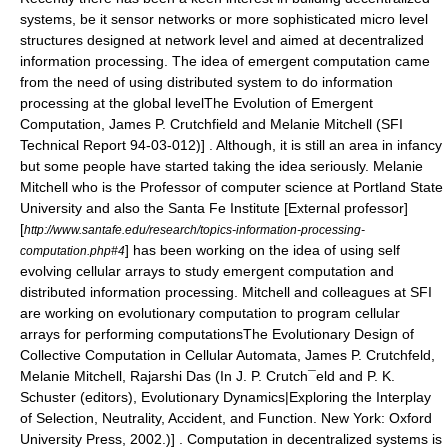
systems, be it
sensor networks
or more sophisticated micro level
structures designed at network level and aimed at decentralized
information processing. The idea of emergent computation came
from the need of using distributed system to do information
processing at the global level
The Evolution of Emergent
Computation, James P. Crutchfield and Melanie Mitchell (SFI
Technical Report 94-03-012)] . Although, it is still an area in infancy
but some people have started taking the idea seriously.
Melanie
Mitchell
who is the Professor of computer science at
Portland State
University
and also the
Santa Fe Institute
[External professor]
[
http://www.santafe.edu/research/topics-information-processing-
] has been working on the idea of using self
computation.php#4
evolving cellular arrays to study emergent computation and
distributed information processing
. Mitchell and colleagues at SFI
are working on evolutionary computation to program cellular
arrays for performing computations
The Evolutionary Design of
Collective Computation in Cellular Automata, James P. Crutchfeld,
Melanie Mitchell, Rajarshi Das (In J. P. Crutch¯eld and P. K.
Schuster (editors), Evolutionary Dynamics|Exploring the Interplay
of Selection, Neutrality, Accident, and Function. New York: Oxford
University Press, 2002.)] . Computation in decentralized systems is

★ ★ ★ ★ ★ ★ ★

TASK INSTRUCTIONS: The expected answer is an exact copy of the lines above, beginning at the line with "The Evolution of Emergent" and ending at the line with "The Evolutionary Design of", with both ends in.

WRITTEN REPLY:
The Evolution of Emergent
Computation, James P. Crutchfield and Melanie Mitchell (SFI
Technical Report 94-03-012)] . Although, it is still an area in infancy
but some people have started taking the idea seriously.
Melanie
Mitchell
who is the Professor of computer science at
Portland State
University
and also the
Santa Fe Institute
[External professor]
[
http://www.santafe.edu/research/topics-information-processing-
] has been working on the idea of using self
computation.php#4
evolving cellular arrays to study emergent computation and
distributed information processing
. Mitchell and colleagues at SFI
are working on evolutionary computation to program cellular
arrays for performing computations
The Evolutionary Design of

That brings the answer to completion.